Boolean operators in SQL - Correct Syntax?

  • Thread starter Thread starter polystethylene
  • Start date Start date
  • Tags Tags
    Operators Sql
AI Thread Summary
The discussion revolves around constructing an SQL query for the Sloan Digital Sky Survey to exclude a specific triangular region in a 4-dimensional color space while maintaining a condition for blue objects. The user initially struggles with the NOT operator in their WHERE clause, which results in selecting all blue items instead of excluding the intended triangle. Key advice includes adopting an iterative approach to debugging the query by commenting out lines and testing smaller segments, as well as separating the NOT clauses for clarity. The user learns that the fields in question represent star magnitudes across five color bands (u, g, r, i, z) and that the definition of "blue" is based on the difference between u and g magnitudes. Ultimately, the user finds a solution by restructuring the NOT clauses to address each 2-D color space independently, leading to a successful query. However, they express frustration over not fully understanding why the final query works, highlighting a common challenge in SQL query construction and debugging.
polystethylene
Messages
17
Reaction score
0
Hi all,

Trying to write an SQL query for the Sloan Digital Sky Survey that uses the NOT operator, and failing miserably.
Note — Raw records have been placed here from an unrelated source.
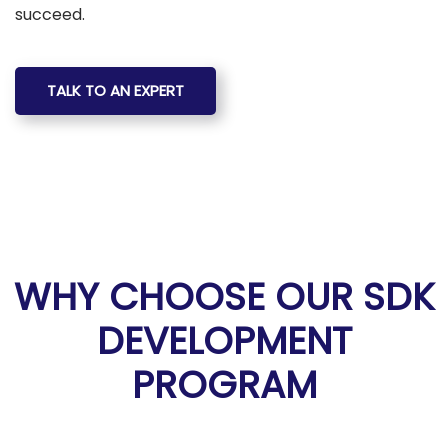
succeed.
TALK TO AN EXPERT
WHY CHOOSE OUR SDK
DEVELOPMENT
PROGRAM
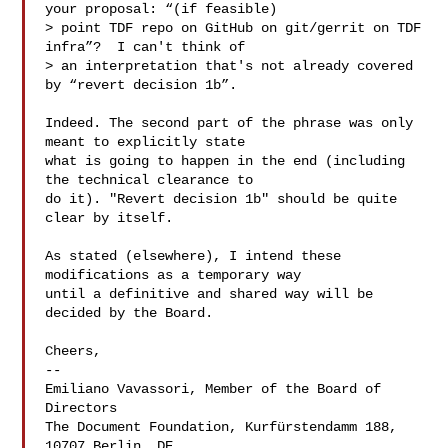
your proposal: “(if feasible)

> point TDF repo on GitHub on git/gerrit on TDF 
infra”?  I can't think of

> an interpretation that's not already covered 
by “revert decision 1b”.

Indeed. The second part of the phrase was only 
meant to explicitly state

what is going to happen in the end (including 
the technical clearance to

do it). "Revert decision 1b" should be quite 
clear by itself.

As stated (elsewhere), I intend these 
modifications as a temporary way

until a definitive and shared way will be 
decided by the Board.

Cheers,

-- 

Emiliano Vavassori, Member of the Board of 
Directors

The Document Foundation, Kurfürstendamm 188, 
10707 Berlin, DE
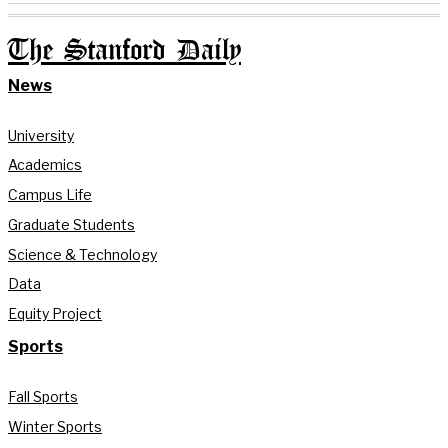
The Stanford Daily
News
University
Academics
Campus Life
Graduate Students
Science & Technology
Data
Equity Project
Sports
Fall Sports
Winter Sports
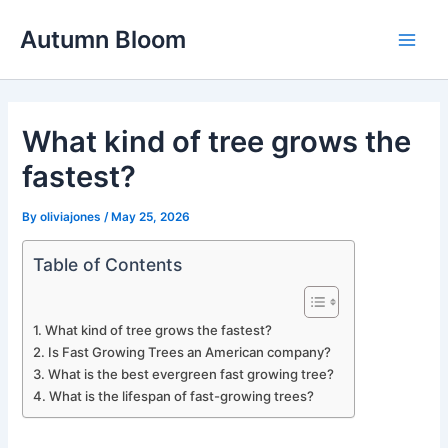
Skip
Autumn Bloom
to
Main
content
Men
What kind of tree grows the
fastest?
By
oliviajones
/
May 25, 2026
Table of Contents
What kind of tree grows the fastest?
Is Fast Growing Trees an American company?
What is the best evergreen fast growing tree?
What is the lifespan of fast-growing trees?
Basically, I'm making photometric cuts in 4-d colour space, and I currently have a selection of inequalities that select enclosed regions of colour space.

However, I now want to NOT that triangle, and select everything but that triangle, whilst still specifying a simple 'must be bluer than:...' colour cut.

The problem is that I can't get the query to return the data with the missing triangle, it simply selects all blue items.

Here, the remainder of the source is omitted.